▸ **Assignment**: Go to the line with "human health, safety and property, especially" in the entries below and write out every line from there through the line with "use of BIM and", exactly and without pictures.

[Saved entries]
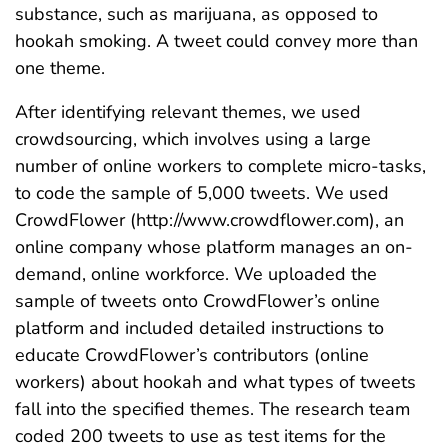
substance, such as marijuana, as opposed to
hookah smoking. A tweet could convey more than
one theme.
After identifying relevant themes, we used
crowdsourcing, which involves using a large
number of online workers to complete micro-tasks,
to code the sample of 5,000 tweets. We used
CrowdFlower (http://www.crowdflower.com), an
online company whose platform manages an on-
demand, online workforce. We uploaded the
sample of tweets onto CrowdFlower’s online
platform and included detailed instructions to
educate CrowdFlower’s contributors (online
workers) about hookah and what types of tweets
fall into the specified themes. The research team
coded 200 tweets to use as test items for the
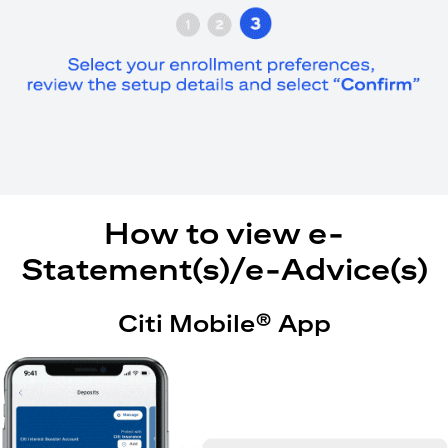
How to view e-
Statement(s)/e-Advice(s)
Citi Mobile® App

* * *

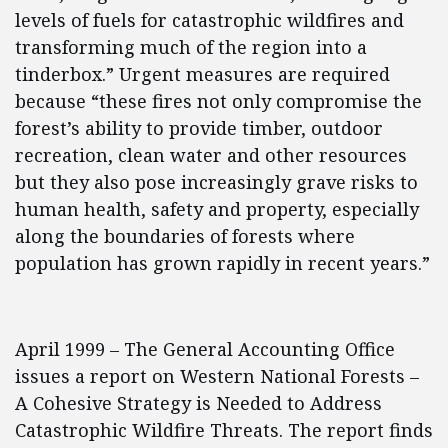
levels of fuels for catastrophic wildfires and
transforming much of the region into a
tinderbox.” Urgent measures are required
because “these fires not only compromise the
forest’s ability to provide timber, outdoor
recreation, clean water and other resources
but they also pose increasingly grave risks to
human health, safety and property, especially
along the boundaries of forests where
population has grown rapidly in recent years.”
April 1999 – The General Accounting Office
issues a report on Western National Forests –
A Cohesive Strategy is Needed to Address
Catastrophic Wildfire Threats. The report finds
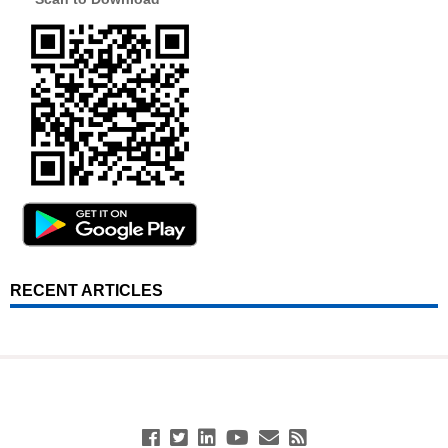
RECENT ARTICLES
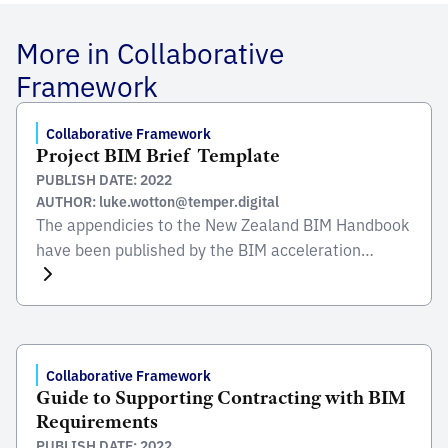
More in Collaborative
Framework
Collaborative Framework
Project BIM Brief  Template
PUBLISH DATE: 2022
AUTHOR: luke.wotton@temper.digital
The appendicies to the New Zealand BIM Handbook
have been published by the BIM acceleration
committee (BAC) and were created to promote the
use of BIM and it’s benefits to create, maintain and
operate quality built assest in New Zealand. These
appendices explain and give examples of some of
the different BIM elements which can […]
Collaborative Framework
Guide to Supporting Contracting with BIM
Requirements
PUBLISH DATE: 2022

...

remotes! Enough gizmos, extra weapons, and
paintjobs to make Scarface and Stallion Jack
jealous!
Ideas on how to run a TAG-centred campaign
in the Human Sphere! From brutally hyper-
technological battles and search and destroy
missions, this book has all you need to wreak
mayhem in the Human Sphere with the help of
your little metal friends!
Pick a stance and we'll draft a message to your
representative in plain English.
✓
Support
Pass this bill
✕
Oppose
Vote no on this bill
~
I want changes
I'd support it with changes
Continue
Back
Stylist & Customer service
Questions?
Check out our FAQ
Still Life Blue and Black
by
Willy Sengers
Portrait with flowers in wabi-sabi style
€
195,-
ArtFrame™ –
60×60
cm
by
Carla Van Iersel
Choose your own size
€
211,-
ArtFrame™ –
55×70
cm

▸ **Answer to the exercise**:
human health, safety and property, especially
along the boundaries of forests where
population has grown rapidly in recent years.”
April 1999 – The General Accounting Office
issues a report on Western National Forests –
A Cohesive Strategy is Needed to Address
Catastrophic Wildfire Threats. The report finds
RECENT ARTICLES
More in Collaborative
Framework
Collaborative Framework
Project BIM Brief  Template
PUBLISH DATE: 2022
AUTHOR: luke.wotton@temper.digital
The appendicies to the New Zealand BIM Handbook
have been published by the BIM acceleration
committee (BAC) and were created to promote the
use of BIM and it’s benefits to create, maintain and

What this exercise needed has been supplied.